Correlation of ATP7B genotype with phenotype in Chinese patients with Wilson disease

AIM: To determine the mutational characterization of P-type ATP7B gene and to explore the correlation of ATP7B genotype to phenotype in Chinese patients with Wilson disease (WD).

METHODS: Seventy-five patients with WD from 72 no-kinship families, 44 males and 31 females, were enrolled in this study. The age of onset ranged from 4 to 39 years, ≤ 18 years in 72 patients. Some exons of ATP7B gene mutations were analyzed in patients with WD by using biochemical methods, polymerase chain reaction-single strand configuration polymorphism (PCR-SSCP) and DNA sequence analysis.
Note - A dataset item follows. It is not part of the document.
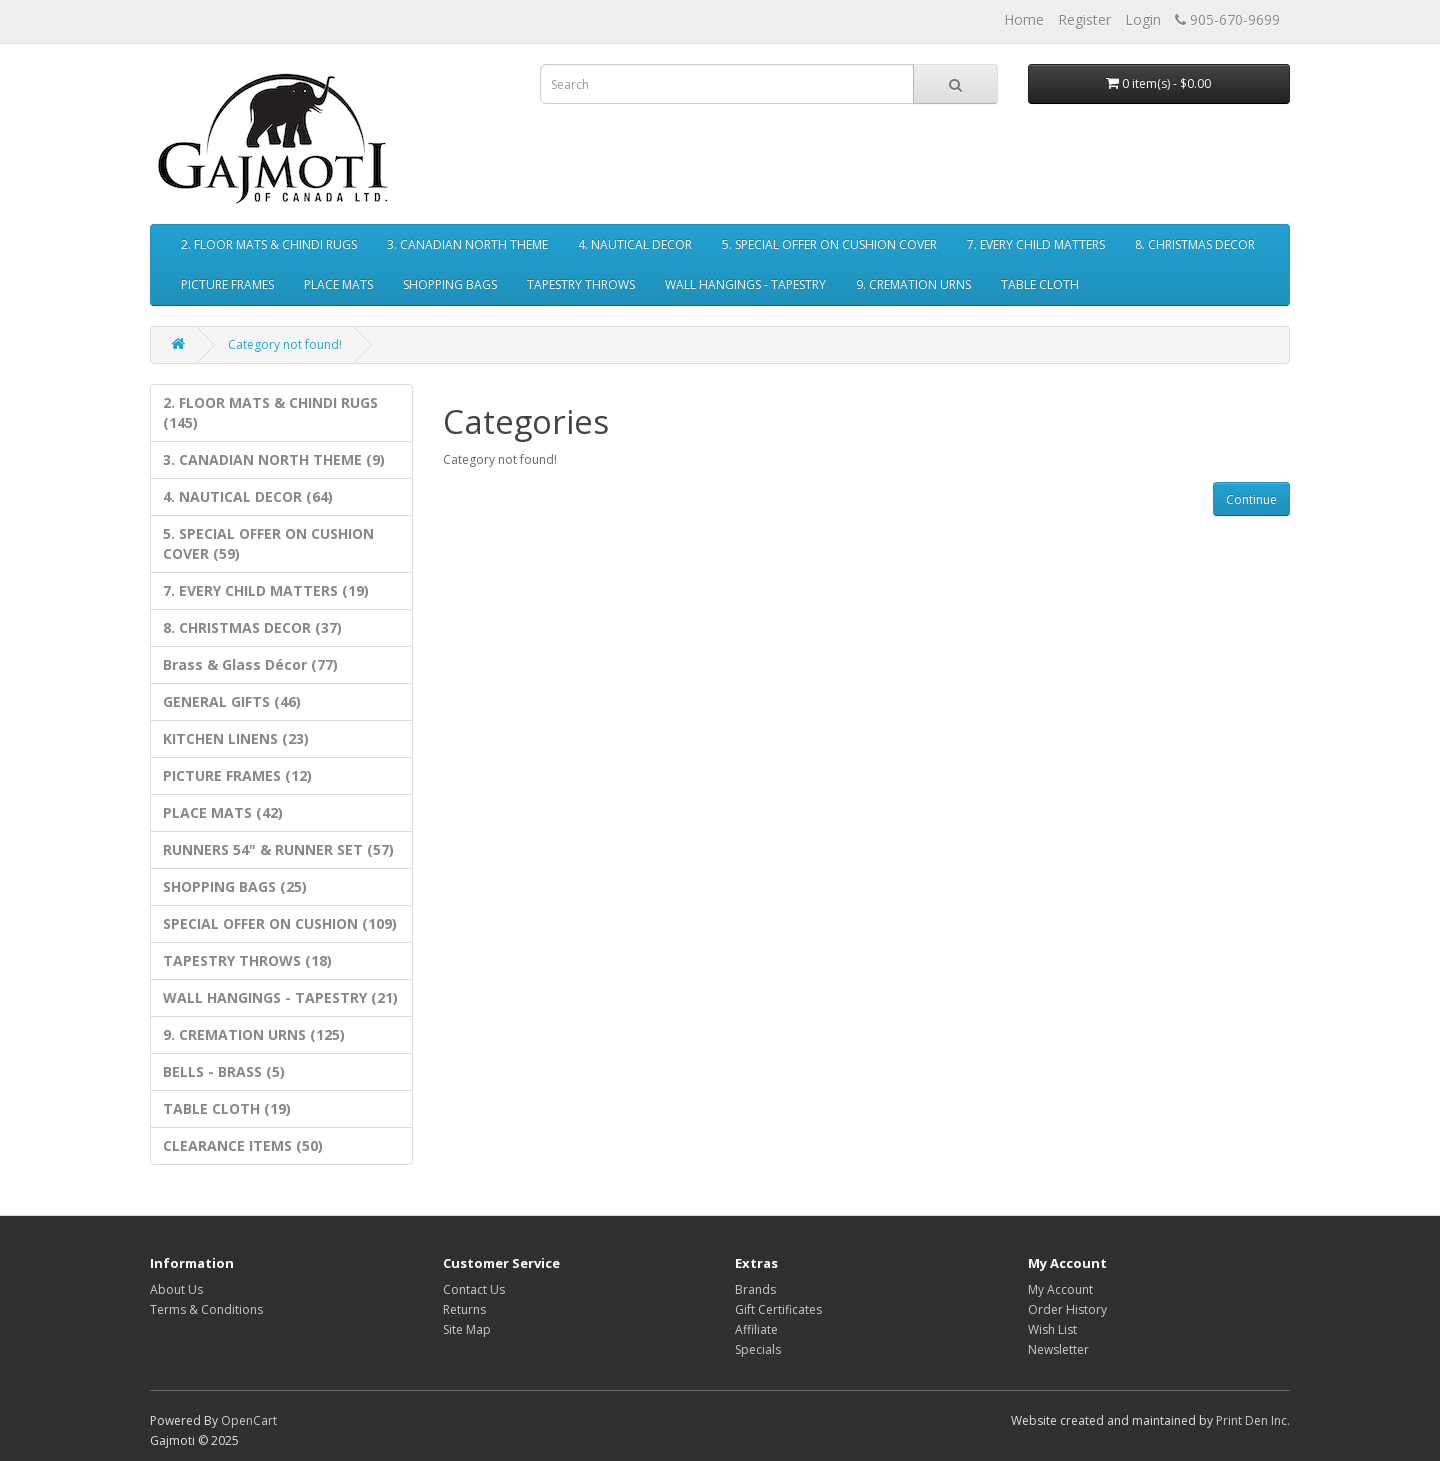  Describe the element at coordinates (581, 284) in the screenshot. I see `TAPESTRY THROWS` at that location.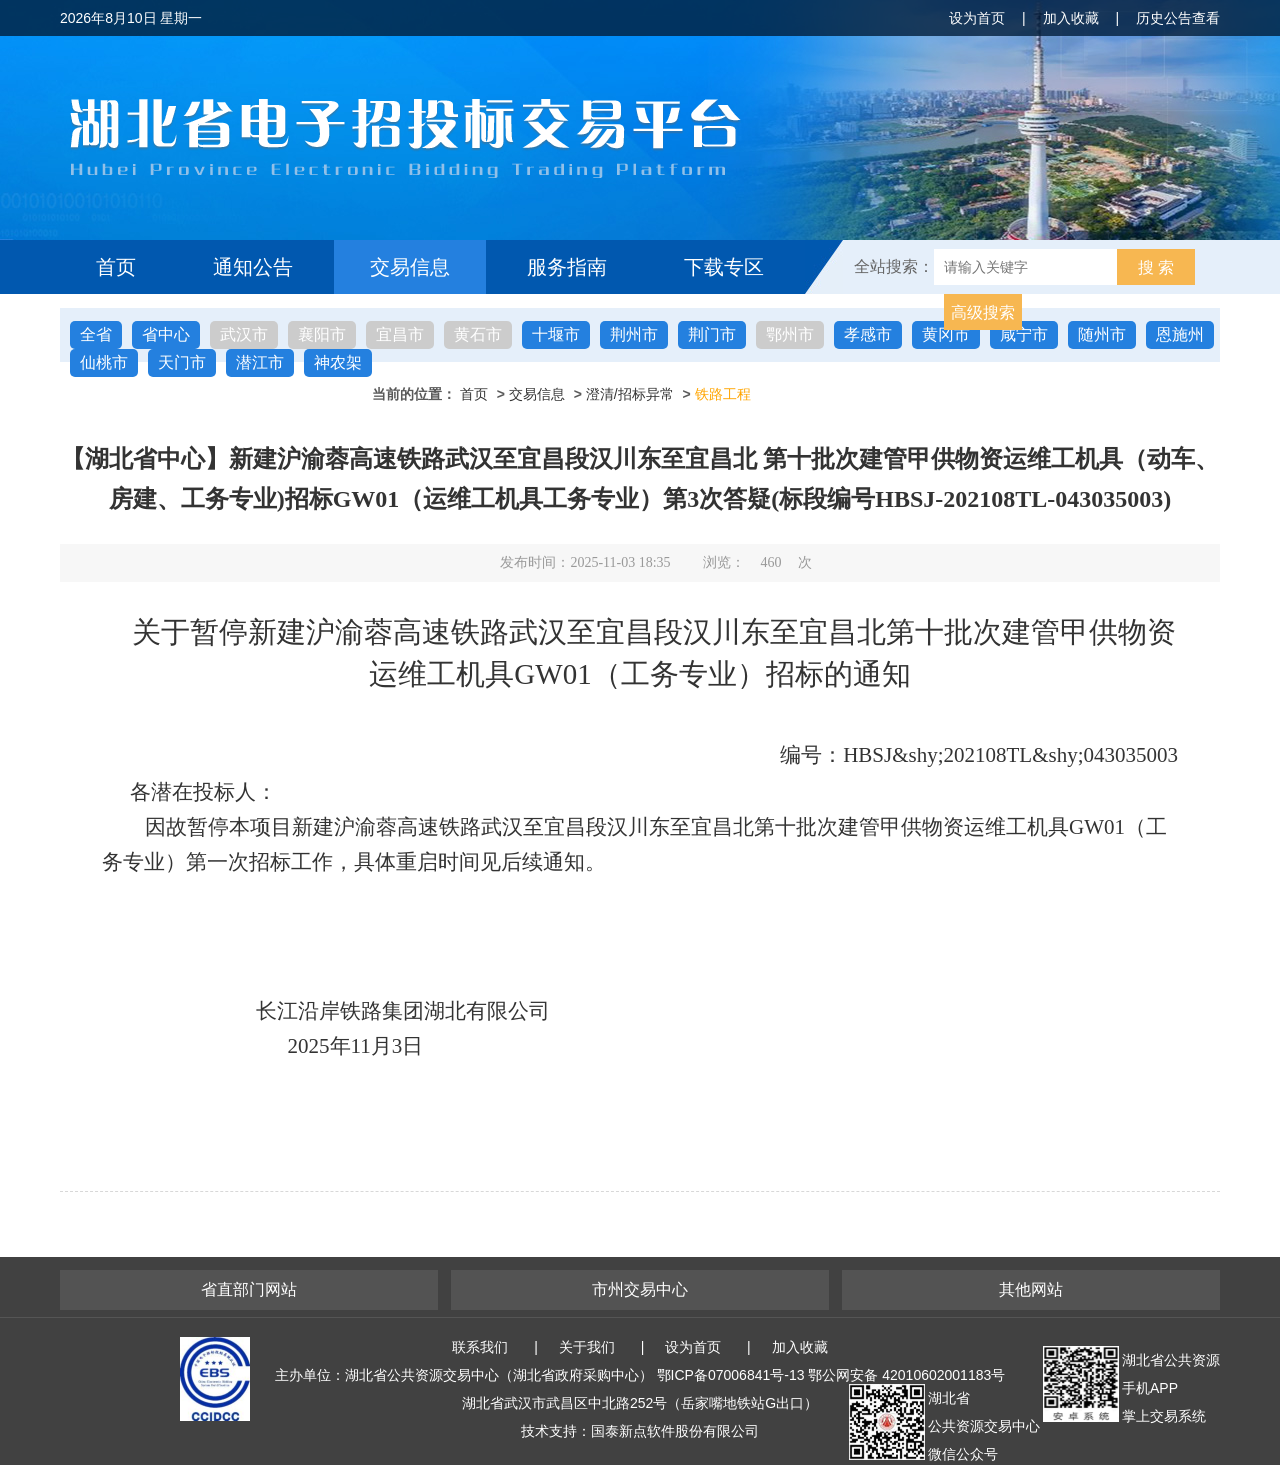 This screenshot has height=1468, width=1280. Describe the element at coordinates (1156, 267) in the screenshot. I see `搜 索` at that location.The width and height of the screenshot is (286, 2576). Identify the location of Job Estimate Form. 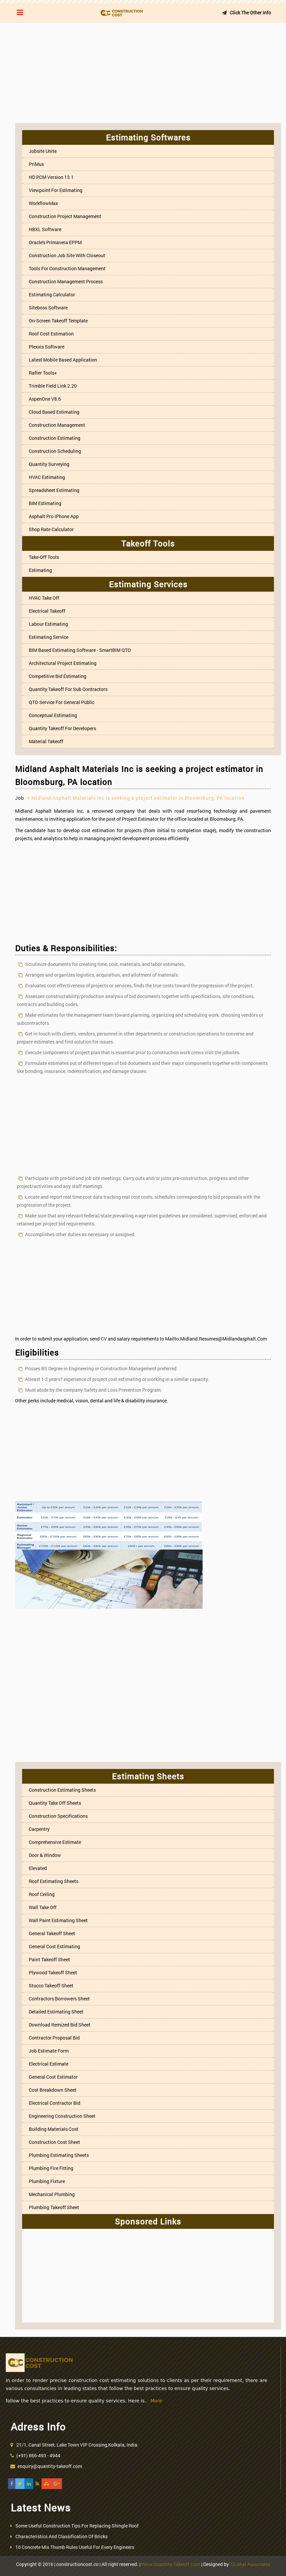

A total of 778 coding regions were identified with restriction enzyme Msp I. The activity of Cu-ATPase was assessed by measuring inorganic phosphorus.

RESULTS: Sixty-six of 75 patients (88%) had with hepatic manifestations, 39 of them had only hepatic manifestations, 27 patients had hepatic and neurological manifestations or other symptoms at the same time (16 patients had associated neurological manifestation, 3 patients had osteopathy, 8 patients had other symptoms). Eight of the 75 patients (10.7%) had only neurological symptoms, one patient (5 years old) had no symptom. Twelve changing patterns were detected in ATP7B gene by DNA sequencing, including seven mutations (R778L, C656X, G943D, V1140A, V1106I V1216M and 1384del17), six polymorphisms (IVS4-5t/c, A2495G, C2310G, IVS18 + 6c/t and IVS20 + 5a/g). R778L occurred in 49/66 patients (74%) with hepatic manifestations, homozygosis of R778L in 16 patients, heterozygosity of R778L in 33 patients. V1106I mutation of ATP7B gene occurred in 2 patients with delaying onset of clinical symptoms. Cu-ATPase activity of three patients with known mutations (R778L/ V1106I/A2495G, R778L/V1216M and R778L/R778L) were determined, and the activity of Cu-ATPase was decreased by 44.55%, 88.23% and 69.49% respectively.

CONCLUSION: 1384del17bp is a novel mutation found in WD patients. R778L is the most common mutation of ATP7B gene. There is a correlation between R778L and hepatic manifestations in WD patient.